浜岡原子力発電所5号機 湿分分離加熱器(A)工場製造時における配管溶接部の熱処理データの疑義について

2009年4月13日

中部電力株式会社

当社は、平成21年4月6日、(株)日立製作所(以下、「日立」という。)ならびに日立GEニュークリア・エナジー(株)(以下、「日立GE」という。)から、5号機(改良型沸騰水型、定格電気出力126.7万kW、定期検査中)の建設当時に、湿分分離加熱器(※1)(A)に接続する配管の溶接部に係わる溶接検査(※2)において、溶接後熱処理(※3)の温度記録の一部に改ざんの疑義があるとの連絡を受けました。

これは先月、日立の工場で製作中の他原子力発電所機器の溶接事業者検査において、溶接後熱処理の施工を請け負ったA社が作成した温度記録の一部に改ざんが確認されたのを受け、日立および日立GEが自主的に過去の記録を調査したところ判明したものです。

このため、当社として3、4、5号機の溶接検査のうち、A社が携わっていた溶接検査の温度記録について確認を行いました。その結果、日立および日立GEから連絡のあった配管溶接部の温度記録に一部消されたような痕跡があること、および当該配管溶接部1件以外には温度記録に改ざんされたような痕跡がないことを確認しました。

これらの状況および確認結果について、本日、原子力安全・保安院へ提出しましたので、お知らせいたします。

5号機は、現在、運転を停止していますが、早急に当該配管溶接部の健全性の確認を行ってまいります。

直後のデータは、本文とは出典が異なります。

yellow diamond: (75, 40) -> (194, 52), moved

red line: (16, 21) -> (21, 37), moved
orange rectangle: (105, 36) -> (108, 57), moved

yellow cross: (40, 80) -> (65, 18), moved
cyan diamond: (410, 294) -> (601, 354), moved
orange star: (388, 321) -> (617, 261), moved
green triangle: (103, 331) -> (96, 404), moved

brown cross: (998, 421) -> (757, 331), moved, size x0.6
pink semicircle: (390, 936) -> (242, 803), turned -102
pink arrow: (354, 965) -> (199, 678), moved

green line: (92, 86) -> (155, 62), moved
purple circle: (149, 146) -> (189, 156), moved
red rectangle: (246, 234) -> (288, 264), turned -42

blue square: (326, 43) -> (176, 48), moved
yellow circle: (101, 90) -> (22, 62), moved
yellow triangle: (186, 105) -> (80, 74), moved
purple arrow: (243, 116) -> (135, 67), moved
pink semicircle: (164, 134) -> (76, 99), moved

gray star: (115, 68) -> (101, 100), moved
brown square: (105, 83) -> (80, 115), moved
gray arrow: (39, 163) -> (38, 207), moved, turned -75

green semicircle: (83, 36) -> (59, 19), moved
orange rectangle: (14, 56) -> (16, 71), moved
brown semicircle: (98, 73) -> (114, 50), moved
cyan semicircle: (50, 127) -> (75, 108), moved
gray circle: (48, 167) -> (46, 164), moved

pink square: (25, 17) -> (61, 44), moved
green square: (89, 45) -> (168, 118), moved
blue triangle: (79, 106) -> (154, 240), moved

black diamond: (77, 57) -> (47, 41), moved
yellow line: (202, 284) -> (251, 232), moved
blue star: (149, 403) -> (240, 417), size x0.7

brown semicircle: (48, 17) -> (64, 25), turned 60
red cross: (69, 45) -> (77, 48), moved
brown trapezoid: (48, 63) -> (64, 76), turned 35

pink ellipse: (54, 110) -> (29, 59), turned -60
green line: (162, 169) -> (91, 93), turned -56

また当社は、本日、日立に対して、今後二度と不適切な事象が生じないよう再発防止対策の徹底を図るように要請を行いました。

 

 

※1 湿分分離加熱器は、プラント熱効率を高めるため、高圧タービンで排気され低圧タービンへ供給する蒸気について、蒸気中の湿分を除去し加熱するための機器です。
5号機には(A)(B)の2台が設置されています。

※2 溶接検査は、電気事業法に基づき、溶接部の健全性を確認するために設備の使用前に実施する検査です。
5号機湿分分離加熱器の製造当時は、国の指定検査機関が溶接施工者(日立)に対して行ってきましたが、電気事業法の改正により、現在は、事業者(電力会社)が「溶接事業者検査」として実施し、国の指定安全管理審査機関が溶接事業者検査の実施に係るプロセスを審査する仕組みとなっています。

※3 溶接後熱処理は、溶接時に発生する残留応力の除去等を目的として実施するものであり、具体的には、配管溶接部付近に電気コイルを巻き、規定温度まで徐々に加熱し、一定時間保持した後、徐々に冷却するものです。